> **WORK TO COMPLETE**:
Below are the records; copy out every line that holds the word "pour".
*** PROVIDED MATERIAL ***
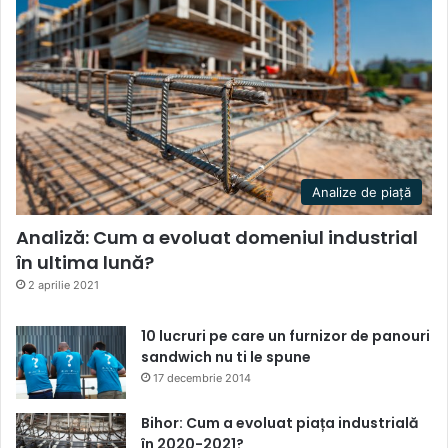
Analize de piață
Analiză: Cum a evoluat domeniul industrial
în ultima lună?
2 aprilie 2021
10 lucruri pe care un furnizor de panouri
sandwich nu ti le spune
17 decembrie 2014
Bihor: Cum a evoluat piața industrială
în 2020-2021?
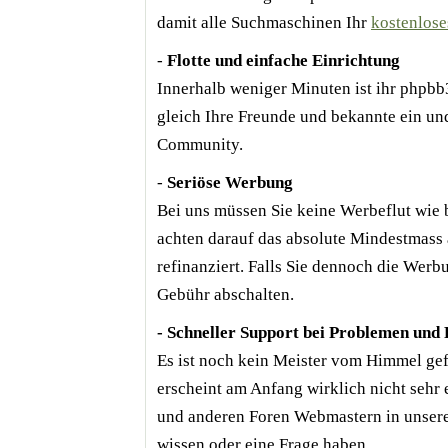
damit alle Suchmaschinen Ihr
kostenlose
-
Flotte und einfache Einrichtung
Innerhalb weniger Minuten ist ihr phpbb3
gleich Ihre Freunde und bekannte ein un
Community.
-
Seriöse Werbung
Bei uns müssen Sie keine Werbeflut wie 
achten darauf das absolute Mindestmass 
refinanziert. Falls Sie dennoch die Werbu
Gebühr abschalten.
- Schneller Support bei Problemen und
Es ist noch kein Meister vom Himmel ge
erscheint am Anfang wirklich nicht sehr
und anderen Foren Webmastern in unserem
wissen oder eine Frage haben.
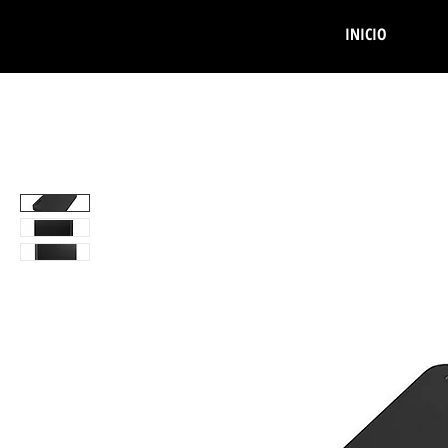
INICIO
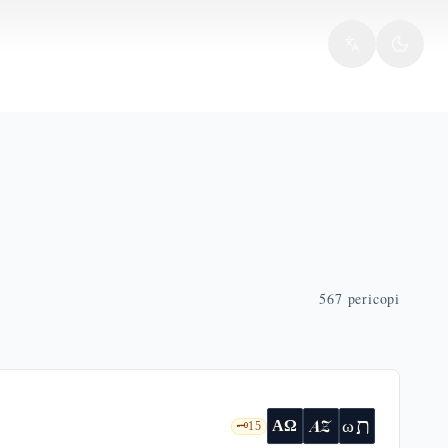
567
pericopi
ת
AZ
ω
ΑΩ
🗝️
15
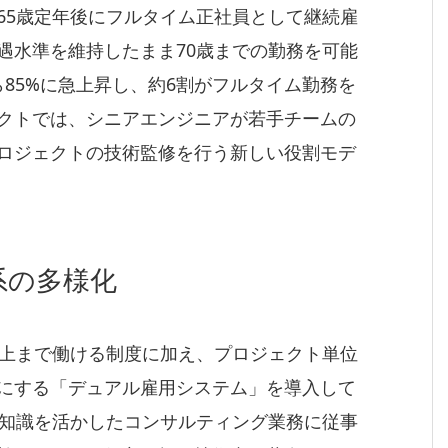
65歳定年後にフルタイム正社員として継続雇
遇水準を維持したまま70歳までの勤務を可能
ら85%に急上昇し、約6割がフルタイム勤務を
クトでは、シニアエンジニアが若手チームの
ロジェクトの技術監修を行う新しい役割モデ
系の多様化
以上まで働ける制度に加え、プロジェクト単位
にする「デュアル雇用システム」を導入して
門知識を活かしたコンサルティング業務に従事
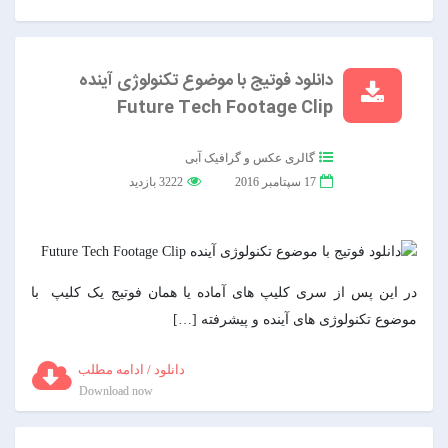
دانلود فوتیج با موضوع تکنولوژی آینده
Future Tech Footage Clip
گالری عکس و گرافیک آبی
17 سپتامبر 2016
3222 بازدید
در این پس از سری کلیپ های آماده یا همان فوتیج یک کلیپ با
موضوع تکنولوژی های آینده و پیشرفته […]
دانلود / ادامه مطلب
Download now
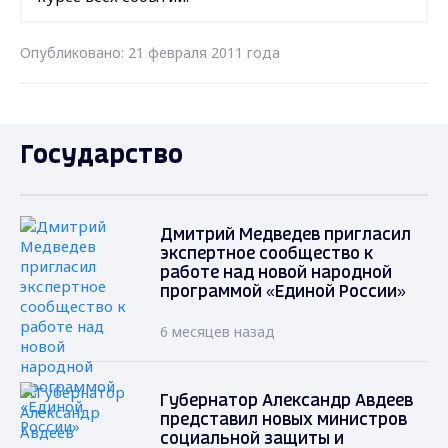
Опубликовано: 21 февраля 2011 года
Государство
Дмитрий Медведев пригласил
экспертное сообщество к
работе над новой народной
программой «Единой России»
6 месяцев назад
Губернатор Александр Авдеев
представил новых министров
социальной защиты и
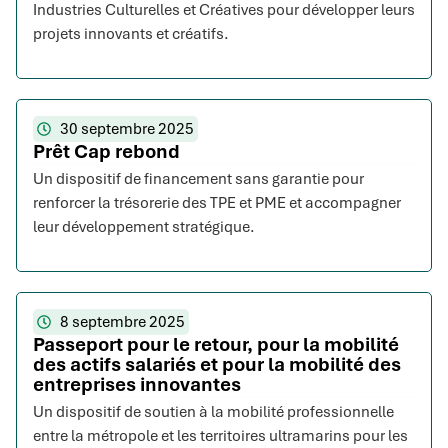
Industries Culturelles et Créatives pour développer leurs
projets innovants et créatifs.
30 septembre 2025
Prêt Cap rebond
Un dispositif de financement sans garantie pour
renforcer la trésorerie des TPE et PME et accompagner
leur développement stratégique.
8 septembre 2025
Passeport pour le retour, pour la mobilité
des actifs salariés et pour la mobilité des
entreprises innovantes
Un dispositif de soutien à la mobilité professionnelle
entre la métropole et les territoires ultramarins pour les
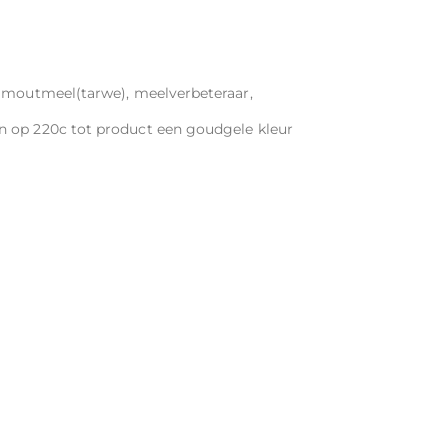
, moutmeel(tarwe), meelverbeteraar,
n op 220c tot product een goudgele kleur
***
*** PROVIDED MATERIAL ***
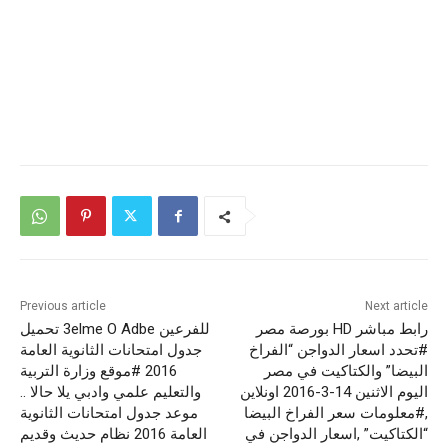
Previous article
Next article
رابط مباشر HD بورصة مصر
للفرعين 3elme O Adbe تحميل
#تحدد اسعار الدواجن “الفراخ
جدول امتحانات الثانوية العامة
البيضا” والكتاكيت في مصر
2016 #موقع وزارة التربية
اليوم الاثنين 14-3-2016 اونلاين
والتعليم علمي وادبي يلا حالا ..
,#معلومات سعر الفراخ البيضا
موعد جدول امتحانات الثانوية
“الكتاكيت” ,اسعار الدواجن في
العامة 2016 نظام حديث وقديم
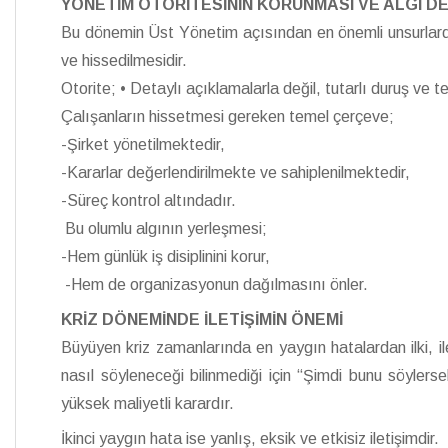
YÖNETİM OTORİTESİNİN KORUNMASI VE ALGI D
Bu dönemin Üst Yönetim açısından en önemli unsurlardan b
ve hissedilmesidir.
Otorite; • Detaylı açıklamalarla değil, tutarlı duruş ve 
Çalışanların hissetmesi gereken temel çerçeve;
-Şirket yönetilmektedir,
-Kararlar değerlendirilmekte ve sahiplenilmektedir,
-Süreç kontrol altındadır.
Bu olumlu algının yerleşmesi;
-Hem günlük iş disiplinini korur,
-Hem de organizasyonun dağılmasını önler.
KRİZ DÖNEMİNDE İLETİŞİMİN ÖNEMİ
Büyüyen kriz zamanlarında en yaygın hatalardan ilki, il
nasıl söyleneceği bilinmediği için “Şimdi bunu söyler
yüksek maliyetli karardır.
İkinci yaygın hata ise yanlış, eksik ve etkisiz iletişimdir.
***
> **YOUR SOLUTION**:
Industries Culturelles et Créatives pour développer leurs
Un dispositif de financement sans garantie pour
Passeport pour le retour, pour la mobilité
des actifs salariés et pour la mobilité des
entre la métropole et les territoires ultramarins pour les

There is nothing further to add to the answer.